In a letter penned by Attorney General Jeff Sessions, the
administration declares that it will not defend the existing law of the land
contained within the ACA and will instead side with the plaintiffs in the
contention that it is unconstitutional to require most Americans to have health
insurance and that, by extension, any mandated protections in the ACA
preventing insurance companies from discriminating against people living with
pre-existing conditions are no longer valid.
“After careful consideration, and with the approval of the
President of the United States, I have determined that…the Department will not
defend the constitutionality of 26 U.S.C. 5000A(a), and will argue that certain
provisions of the Affordable Care Act (ACA) are inseverable from that provision”,
writes Attorney General
Sessions in the letter to House Speaker Paul Ryan (R-WI), referring to the
section of the ACA that requires most Americans maintain minimum
essential coverage.
Unlike the plaintiffs in Texas
vs. United States, the Trump administration does not argue that the
individual mandate is “inseverable” from the ACA as a whole, but rather
contending that it is only inextricably linked to those provisions which “guarantee
issuance of coverage in the individual and group market” and those “prohibiting
discriminatory premium rates.”
While Attorney General Sessions tries to justify his actions
by pointing to prior executive branch actions, this decision by the Department
of Justice to pick and choose which laws it views as constitutional and, as a
result, which ones it will defend in court, is truly unprecedented and
represents a level of executive overreach that is stunning even by any standard.

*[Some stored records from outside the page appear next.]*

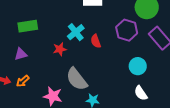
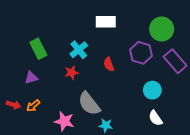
green rectangle: (28, 26) -> (38, 49), turned 72
cyan cross: (76, 32) -> (79, 50), moved

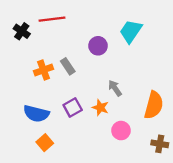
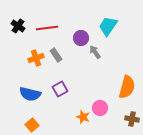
red line: (52, 19) -> (47, 28), moved
gray arrow: (115, 88) -> (95, 52), moved
orange star: (100, 108) -> (83, 117), moved
orange square: (45, 143) -> (32, 125), moved

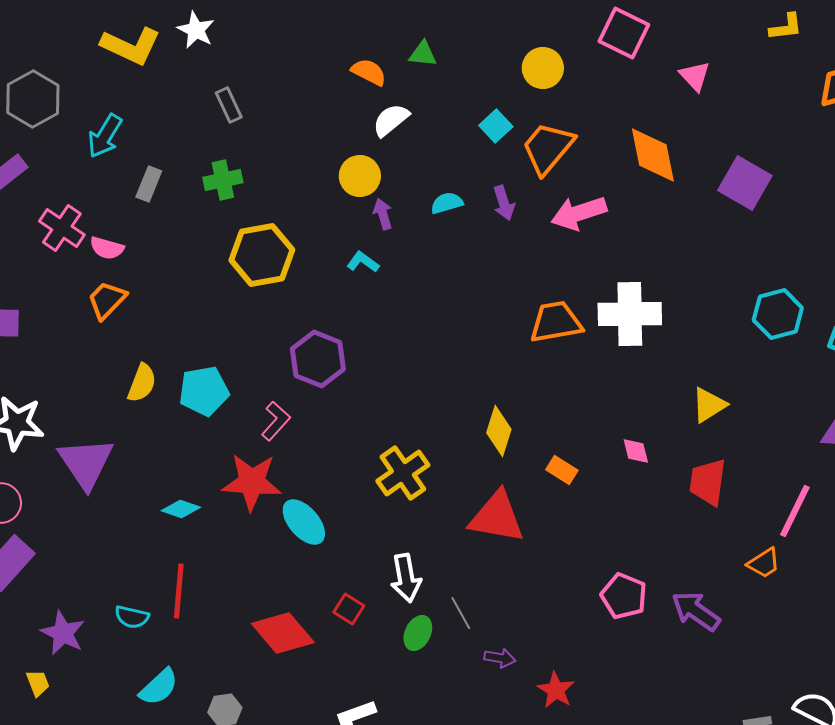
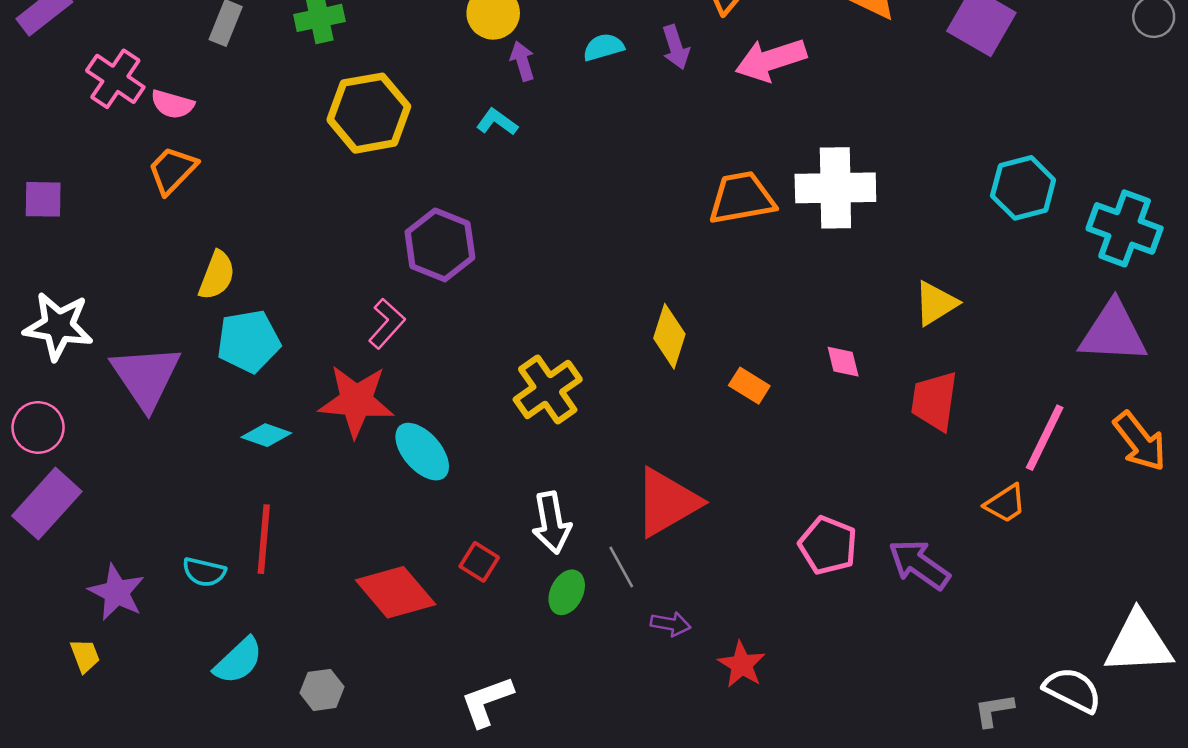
cyan pentagon: (204, 391) -> (248, 341), moved
red triangle: (497, 517) -> (667, 502), moved, turned -40

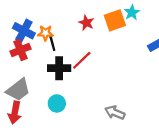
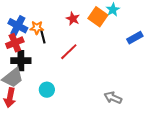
orange square: (115, 20) -> (98, 17), turned -36
black cross: (59, 68) -> (21, 61), moved
gray arrow: (115, 113) -> (113, 98), moved

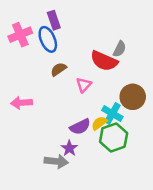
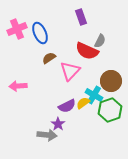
purple rectangle: (54, 20) -> (81, 17), moved
pink triangle: (84, 85) -> (70, 71), size x1.5
green hexagon: (114, 137) -> (110, 110), moved

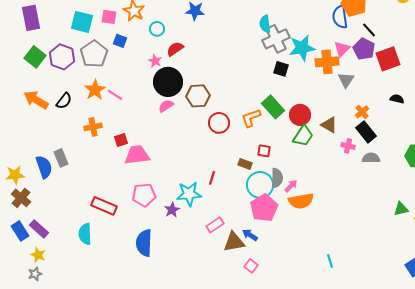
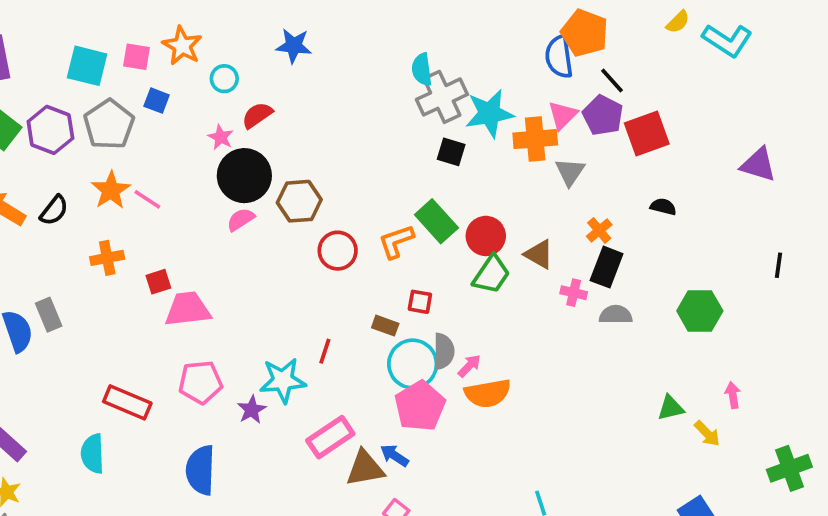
black rectangle: (366, 132) -> (607, 267), turned 60
pink rectangle: (215, 225) -> (330, 437), size x1.4

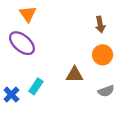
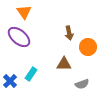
brown arrow: (100, 24) -> (69, 33), moved
gray semicircle: (106, 91) -> (82, 84), moved

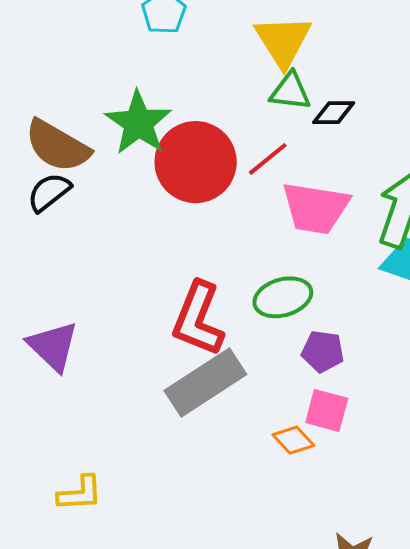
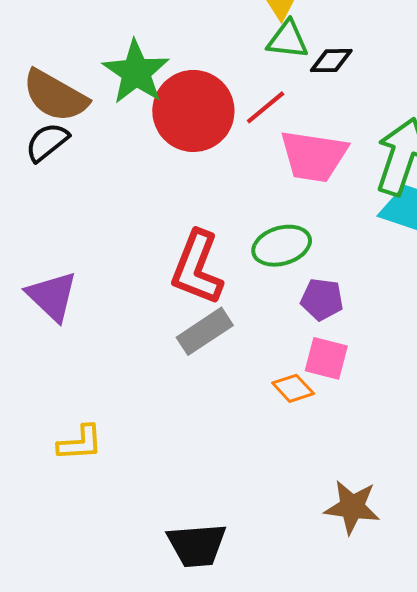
gray rectangle: (205, 383) -> (205, 331), size x0.7

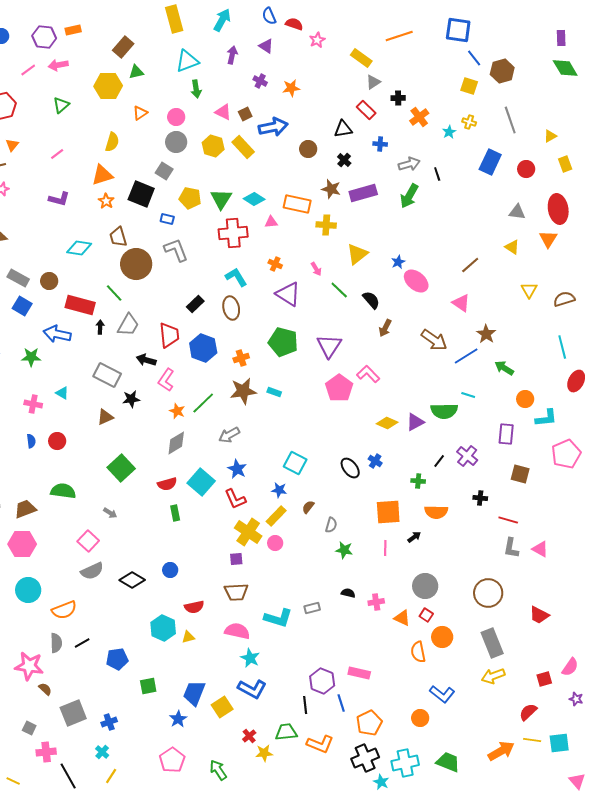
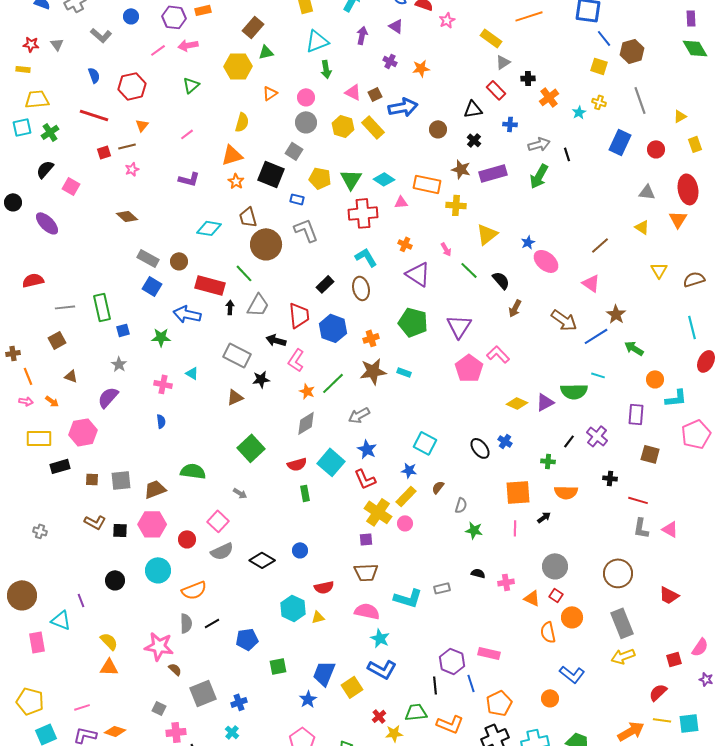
red circle: (57, 441) -> (187, 539), moved

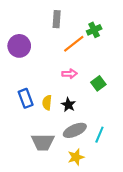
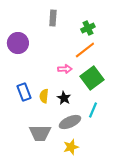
orange line: (74, 44) -> (85, 50), moved
green square: (98, 83) -> (92, 78), size x1.6
cyan line: (99, 135) -> (93, 110), moved

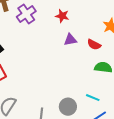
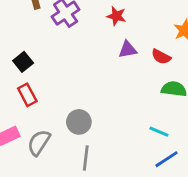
gray circle: (68, 107) -> (79, 122), moved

“If the Justice Department can just throw in the towel
whenever a law is challenged in court, it can effectively pick and choose which
laws should remain on the books”, writes University of
Michigan law professor Nicholas Bagley. “That’s as flagrant a violation of
the President’s constitutional duty to take care that the laws are faithfully
executed as you can imagine.”
The potential effects of the Trump administration’s decision
are as devastating as anything that would have resulted from Congressional
Republicans attempts at repealing the ACA last year. In addition to removing
protections from health insurer discrimination and outright denial of coverage based
on pre-existing conditions, including HIV, the position being advocated by the
DOJ would cause havoc in insurance markets at a time when insurers are filing
their rates with state regulators for the coming year would be staggeringly
destabilizing.
Should the plaintiffs—and by extension the Trump
administration—win their case in district court, it would likely wind up making
its way back to Supreme Court, setting up a second round of deliberations on
the ACA’s constitutionality by the country’s highest court that is made
possible by the recent GOP tax bill, which eliminated the federal tax on people
without health insurance. It is worth noting that, in his 2010 majority
decision declaring the ACA constitutional, Chief Justice Roberts declared that
the federal government doesn’t have the power to mandate people buy health
insurance, but that it does have to power to tax individuals who do not have
health insurance.
The possible impact of this decision on people living with
and affected by HIV is as immense as it is harmful. Few portions of the
American population faced the degree of institutional discrimination and denial
of health insurance coverage as people living with HIV and with the myriad
related health conditions that can come with it. This decision by the Trump
administration to selectively defend the rule of law and to prioritize the
pocketbooks of insurance companies and their shareholders over the very lives
of people living with and affected by HIV is unconscionable. We at AIDS United
will not rest until we have once again helped derail this administration’s
attempt to rip health care away from the HIV community and we will keep you
abreast of developments in this case as they happen.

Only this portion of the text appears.